I'm surprised nobody has mentioned WWW::Mechanize - classic perl library [1] or python port of it [2], which is much closer to RoboBrowser than selenium/phantomjs/horseman.
I find WWW::Mechanize::Firefox an interesting alternative. The API is similar to WWW::Mechanize, but it remote controls an instance of Firefox using the MozRepl addon. This means scraping/interacting with pages using JS works fine.
Python 3 fan myself, but there are two things I've heard from colleagues:
1. More modules for Python2 than Python3. A lot of projects are forced to go down to Python2 to allow them to use the modules they want to use.
2. It's what they're familiar with. Generally the older developers like using Python2 because they know all what they're getting, no matter what strings are attached.
3. Better syntax. Apparently some people enjoy the Python2 syntax more than the Python3 one. Not using brackets for print statements seem to be the biggest plus, even though in my opinion it looks more Pythonic.
I hope scrapers could be in a form of Chrome extensions, it would record my webpage actions as macros, then execute the macros on a remote headless server without downtime with periodic revisits. No need to program or config anything.
I would urge you to try nightmare[1], its a web scraper that uses electron as a headless browser, and they have a plugin called daydream[2] that records your webpage actions and convert it into a nightmare script. You have to do a couple of retries, but it does work.
SeleniumIDE[0] provides a nice and simple way of doing this, it's just a very simple Firefox addon that lets you record and playback mouse movements, typing, etc. You can then improve your macro through Selenium WebDriver.
Alas, this is both a downside and an upside of Selenium. It's rather slow because it does need to spin up a Firefox instance, but it is very user-friendly and easy to learn because you can see exactly where you are at just by looking at the web browser.
You can run headless Selenium, and speed it up by using a static Firefox instance, but even then it'll be maybe 2-3x slower than some of the others.
The only reason this is (in my opinion), better than other solutions is because you can see the physical webpage it's loading, and for the sheer ease of use that this has. You don't even really need any coding experience to get a simple test running.
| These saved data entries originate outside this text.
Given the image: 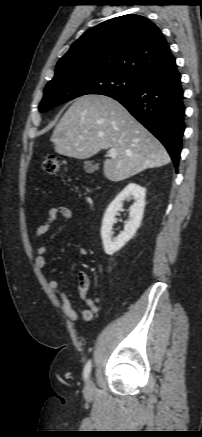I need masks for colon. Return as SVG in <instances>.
<instances>
[{"label":"colon","instance_id":"colon-1","mask_svg":"<svg viewBox=\"0 0 202 437\" xmlns=\"http://www.w3.org/2000/svg\"><path fill=\"white\" fill-rule=\"evenodd\" d=\"M62 168V162L56 156H48L41 162V169L47 174L55 175Z\"/></svg>","mask_w":202,"mask_h":437}]
</instances>
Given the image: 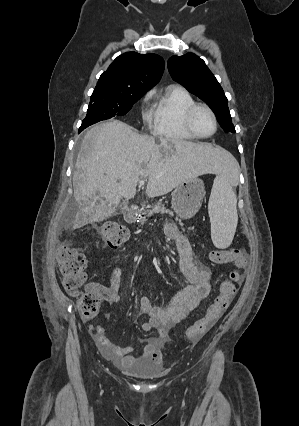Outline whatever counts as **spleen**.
<instances>
[{"mask_svg":"<svg viewBox=\"0 0 299 426\" xmlns=\"http://www.w3.org/2000/svg\"><path fill=\"white\" fill-rule=\"evenodd\" d=\"M236 164L233 165L235 167ZM211 239L215 247L225 249L234 238L238 223L237 197L226 173L214 180L208 203Z\"/></svg>","mask_w":299,"mask_h":426,"instance_id":"spleen-1","label":"spleen"}]
</instances>
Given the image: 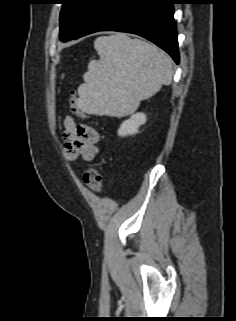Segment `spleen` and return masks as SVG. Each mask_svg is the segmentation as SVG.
Segmentation results:
<instances>
[{
	"label": "spleen",
	"instance_id": "3e777b00",
	"mask_svg": "<svg viewBox=\"0 0 236 321\" xmlns=\"http://www.w3.org/2000/svg\"><path fill=\"white\" fill-rule=\"evenodd\" d=\"M94 47L100 60L90 61L78 87L77 104L85 113L128 115L172 83V59L155 45L115 34L97 38Z\"/></svg>",
	"mask_w": 236,
	"mask_h": 321
}]
</instances>
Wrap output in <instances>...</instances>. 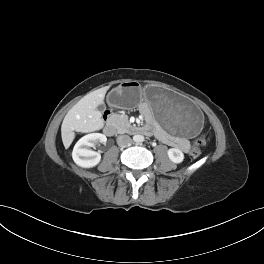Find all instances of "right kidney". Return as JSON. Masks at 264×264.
I'll return each mask as SVG.
<instances>
[{
  "instance_id": "ca27d5eb",
  "label": "right kidney",
  "mask_w": 264,
  "mask_h": 264,
  "mask_svg": "<svg viewBox=\"0 0 264 264\" xmlns=\"http://www.w3.org/2000/svg\"><path fill=\"white\" fill-rule=\"evenodd\" d=\"M106 141V136L101 133H91L83 136L73 148L72 158L74 162L83 168H92L96 166L101 160V155L91 150L90 147Z\"/></svg>"
}]
</instances>
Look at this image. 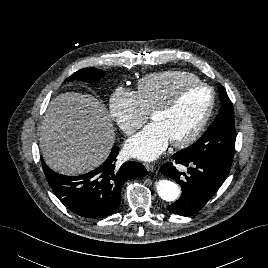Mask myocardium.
Here are the masks:
<instances>
[{"label": "myocardium", "mask_w": 268, "mask_h": 268, "mask_svg": "<svg viewBox=\"0 0 268 268\" xmlns=\"http://www.w3.org/2000/svg\"><path fill=\"white\" fill-rule=\"evenodd\" d=\"M194 87H203V88L208 89L210 92V100H209L208 106H207L206 110L204 111L200 121L194 127V129L186 137H184L180 140L170 141V143L175 147H186V146L192 144L200 136V134L203 132V130L205 129V127H206V125L211 117V114H212V111H213L214 105H215V92H214L213 88L210 87L208 84L203 83L201 81L189 82V83L182 84L175 90V92L162 105L156 107L151 112L152 119L156 115L168 113L177 105L182 93L185 90L190 89V88H194Z\"/></svg>", "instance_id": "1"}]
</instances>
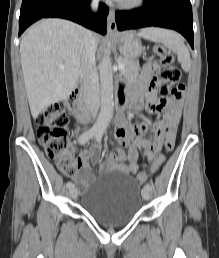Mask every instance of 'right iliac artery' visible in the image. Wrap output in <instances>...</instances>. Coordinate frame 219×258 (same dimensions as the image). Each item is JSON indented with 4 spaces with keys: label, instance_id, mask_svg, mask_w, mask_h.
I'll use <instances>...</instances> for the list:
<instances>
[{
    "label": "right iliac artery",
    "instance_id": "1",
    "mask_svg": "<svg viewBox=\"0 0 219 258\" xmlns=\"http://www.w3.org/2000/svg\"><path fill=\"white\" fill-rule=\"evenodd\" d=\"M97 131H98L97 129L92 128V129L82 133L79 137V143L85 144L90 138L95 136ZM66 186H67V188H71L73 186V183L71 181H69V182H67Z\"/></svg>",
    "mask_w": 219,
    "mask_h": 258
}]
</instances>
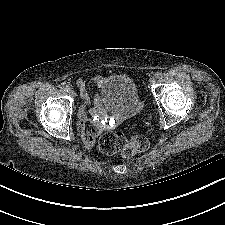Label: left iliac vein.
Wrapping results in <instances>:
<instances>
[{
    "label": "left iliac vein",
    "instance_id": "1",
    "mask_svg": "<svg viewBox=\"0 0 225 225\" xmlns=\"http://www.w3.org/2000/svg\"><path fill=\"white\" fill-rule=\"evenodd\" d=\"M150 83L151 84H155L156 83V78L155 77H151L150 78Z\"/></svg>",
    "mask_w": 225,
    "mask_h": 225
}]
</instances>
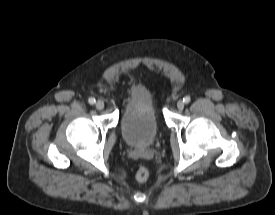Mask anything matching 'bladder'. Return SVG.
Returning a JSON list of instances; mask_svg holds the SVG:
<instances>
[{"instance_id":"1","label":"bladder","mask_w":275,"mask_h":215,"mask_svg":"<svg viewBox=\"0 0 275 215\" xmlns=\"http://www.w3.org/2000/svg\"><path fill=\"white\" fill-rule=\"evenodd\" d=\"M131 95V104L120 122L122 138L131 146H149L160 130V118L153 96L143 85H134Z\"/></svg>"}]
</instances>
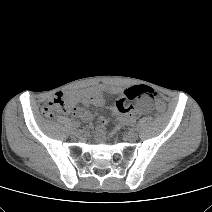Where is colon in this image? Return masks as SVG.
Instances as JSON below:
<instances>
[{"instance_id":"1","label":"colon","mask_w":212,"mask_h":212,"mask_svg":"<svg viewBox=\"0 0 212 212\" xmlns=\"http://www.w3.org/2000/svg\"><path fill=\"white\" fill-rule=\"evenodd\" d=\"M128 99L147 98L155 103V107L159 112L166 111L165 103L158 97L157 93L148 86H133L126 90ZM69 108L68 102L61 96H55L48 104L42 108V114L45 117H53L56 113L64 112Z\"/></svg>"}]
</instances>
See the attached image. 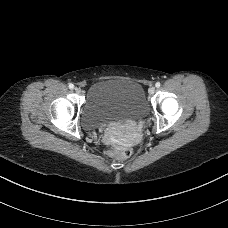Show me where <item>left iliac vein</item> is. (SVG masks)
<instances>
[{"label":"left iliac vein","mask_w":228,"mask_h":228,"mask_svg":"<svg viewBox=\"0 0 228 228\" xmlns=\"http://www.w3.org/2000/svg\"><path fill=\"white\" fill-rule=\"evenodd\" d=\"M156 89L154 86H151L149 89H148V92L150 95H153L155 93Z\"/></svg>","instance_id":"obj_1"}]
</instances>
You can record tests in Selenium or something like Capybara and replay them using something like PhantomJS, which is a headless browser-like JS execution environment that does things like generate a would-be DOM: https://github.com/jnicklas/capybara
You can also use Selenium tests with things like https://www.browserstack.com/automate , where TL;DR they run your selenium test on dozens of browser + platform combinations and send you the results, like screenshots and any javascript errors. If you're familiar with CI stuff, you can see how powerful this has the potential to be. It's non-trivial but very possible to run your own cluster of selenium nodes as well; check out the official Selenium Grid: http://www.seleniumhq.org/projects/grid/
You can use my project https://github.com/machinepublishers/jbrowserdriver which can be both headless or (what's the opposite of headless?) have a full GUI. It runs on Java using Java's built-in browser and will take a second to warm up when an instance is created, but after doing so, you can reuse the existing browser since I added a reset() API. Performance is comparable to desktop browsers (slightly slower), and for every action it blocks until AJAX page loads finish.
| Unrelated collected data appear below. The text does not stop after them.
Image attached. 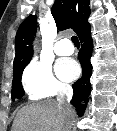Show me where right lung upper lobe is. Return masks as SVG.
I'll list each match as a JSON object with an SVG mask.
<instances>
[{"mask_svg":"<svg viewBox=\"0 0 117 131\" xmlns=\"http://www.w3.org/2000/svg\"><path fill=\"white\" fill-rule=\"evenodd\" d=\"M89 0H55L52 15L59 30L72 28L80 37L90 32ZM36 16H28L20 25L15 39L14 71L26 66L32 58V40L37 29Z\"/></svg>","mask_w":117,"mask_h":131,"instance_id":"obj_1","label":"right lung upper lobe"}]
</instances>
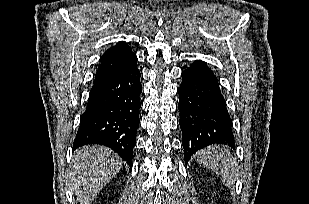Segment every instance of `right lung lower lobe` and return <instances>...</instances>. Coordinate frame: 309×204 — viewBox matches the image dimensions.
<instances>
[{"label":"right lung lower lobe","instance_id":"98d812e1","mask_svg":"<svg viewBox=\"0 0 309 204\" xmlns=\"http://www.w3.org/2000/svg\"><path fill=\"white\" fill-rule=\"evenodd\" d=\"M141 92L137 65L94 82L73 150L88 144L104 145L132 166Z\"/></svg>","mask_w":309,"mask_h":204}]
</instances>
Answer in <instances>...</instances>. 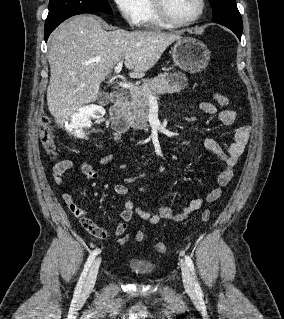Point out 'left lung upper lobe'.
I'll return each mask as SVG.
<instances>
[{"mask_svg": "<svg viewBox=\"0 0 284 319\" xmlns=\"http://www.w3.org/2000/svg\"><path fill=\"white\" fill-rule=\"evenodd\" d=\"M213 9L214 21H227L242 24V18L235 0H209Z\"/></svg>", "mask_w": 284, "mask_h": 319, "instance_id": "1", "label": "left lung upper lobe"}]
</instances>
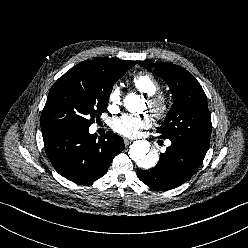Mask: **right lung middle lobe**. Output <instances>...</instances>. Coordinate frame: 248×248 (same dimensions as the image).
<instances>
[{"label": "right lung middle lobe", "instance_id": "1", "mask_svg": "<svg viewBox=\"0 0 248 248\" xmlns=\"http://www.w3.org/2000/svg\"><path fill=\"white\" fill-rule=\"evenodd\" d=\"M128 69L114 75L94 71L65 73L49 91L41 114V130L89 128L94 119L106 110L114 83Z\"/></svg>", "mask_w": 248, "mask_h": 248}]
</instances>
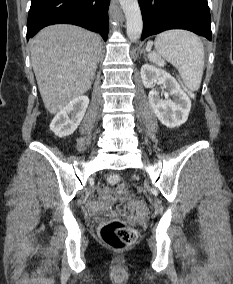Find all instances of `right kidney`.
Here are the masks:
<instances>
[{"label":"right kidney","mask_w":233,"mask_h":284,"mask_svg":"<svg viewBox=\"0 0 233 284\" xmlns=\"http://www.w3.org/2000/svg\"><path fill=\"white\" fill-rule=\"evenodd\" d=\"M88 104L87 96L76 97L57 113L50 124V129L58 137L71 135L80 125Z\"/></svg>","instance_id":"1"}]
</instances>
The only reason to use Selenium at all these days is because it can run your tests in multiple real browsers. If you don't need to test cross-browser support, then you can use phantomjs or one of the bazillions of other tools mentioned in this thread.
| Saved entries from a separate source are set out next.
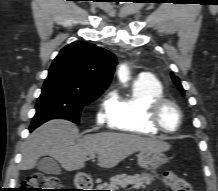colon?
<instances>
[{"mask_svg":"<svg viewBox=\"0 0 218 191\" xmlns=\"http://www.w3.org/2000/svg\"><path fill=\"white\" fill-rule=\"evenodd\" d=\"M163 182L173 191H194L191 183L171 170L163 172ZM21 191H65L61 179L41 173L30 176L23 182Z\"/></svg>","mask_w":218,"mask_h":191,"instance_id":"obj_1","label":"colon"}]
</instances>
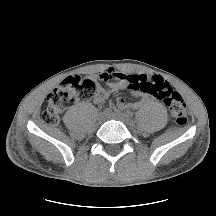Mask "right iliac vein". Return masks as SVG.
Here are the masks:
<instances>
[{
	"mask_svg": "<svg viewBox=\"0 0 216 216\" xmlns=\"http://www.w3.org/2000/svg\"><path fill=\"white\" fill-rule=\"evenodd\" d=\"M107 114L104 112H101L98 114V122L103 123L106 120Z\"/></svg>",
	"mask_w": 216,
	"mask_h": 216,
	"instance_id": "right-iliac-vein-1",
	"label": "right iliac vein"
}]
</instances>
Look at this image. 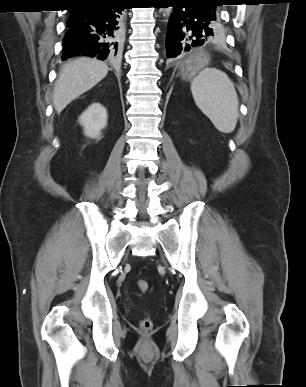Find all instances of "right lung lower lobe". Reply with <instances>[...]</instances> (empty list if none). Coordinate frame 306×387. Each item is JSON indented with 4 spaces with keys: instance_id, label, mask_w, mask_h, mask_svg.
Here are the masks:
<instances>
[{
    "instance_id": "1",
    "label": "right lung lower lobe",
    "mask_w": 306,
    "mask_h": 387,
    "mask_svg": "<svg viewBox=\"0 0 306 387\" xmlns=\"http://www.w3.org/2000/svg\"><path fill=\"white\" fill-rule=\"evenodd\" d=\"M125 5L123 0H106L71 10L72 23L67 25L63 39L62 60L78 55L116 58L122 43Z\"/></svg>"
}]
</instances>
Does this run javascript on the page? I've done quite a bit of scraping with scrapy, and have had to use phantomjs in many cases because static html doesn't get what you're after.
I've had a lot of success scraping websites with Capybara [1]. It's intended for writing acceptance tests of web apps, but it works remarkably well for scraping websites. It's written in Ruby, but the DSL it provides for interacting with web pages should be pretty understandable to anybody who's programmed before. It also supports multiple browsers, which means you can tradeoff along these axes:
- Headless vs. Not
- JS support vs. Not
I put a repo together with a sample script [2] for scraping leads off of a website which I will not name, but whose name rhymes with 'help'. It uses the PhantomJS browser for headless JS support. It also includes a Vagrantfile so you can avoid installing all the dependencies on your local machine.
I love PhantomJS or SlimerJS for scraping. Everything else includes extra hassles for cookie management, JavaScript emulation, faking user agents and whatnot. Best to simply use a headless browser. Selenium seems overly complicated, too.
Interesting for unprotected websites but it's easy to detect and to block: no valid js, no valid meta header, no valid cookie, suspect behavior...
Selenium is a much "elaborated" solution, but still, can be detected most of the time.
Disclosure: I'm DataDome co-founder.
If you want to detect bad bots and scrapers on your website, don't hesitate to try out for free and to share your feedback with us https://datadome.co
I realize you have reasons not to answer this question, but out of curiosity, what sorts of thing can tip off the fact that a site is getting scraped by a real browser and selenium?
After a glimpse, I should say that if the page needs javascript then use selenium else you use this. So this is like selenium without javascript. Am I right?
It doesn't. To scrape (or fake-API) js-only websites you have to either:
- drive a browser (firefox/chrome) via already mentioned here selenium/webdriver (potentially hiding the actual browser window into a virtual X by wrapping the whole thing with xvfb-run),
- or use one of the webkit-based toolkits: phantomjs [1] or headless horseman [2].
There is also an interesting project that combines the two, i.e. it drives a Firefox (or, more precisely, slightly outdated version of Gecko) to emulate a phantomjs-compatible API. [3]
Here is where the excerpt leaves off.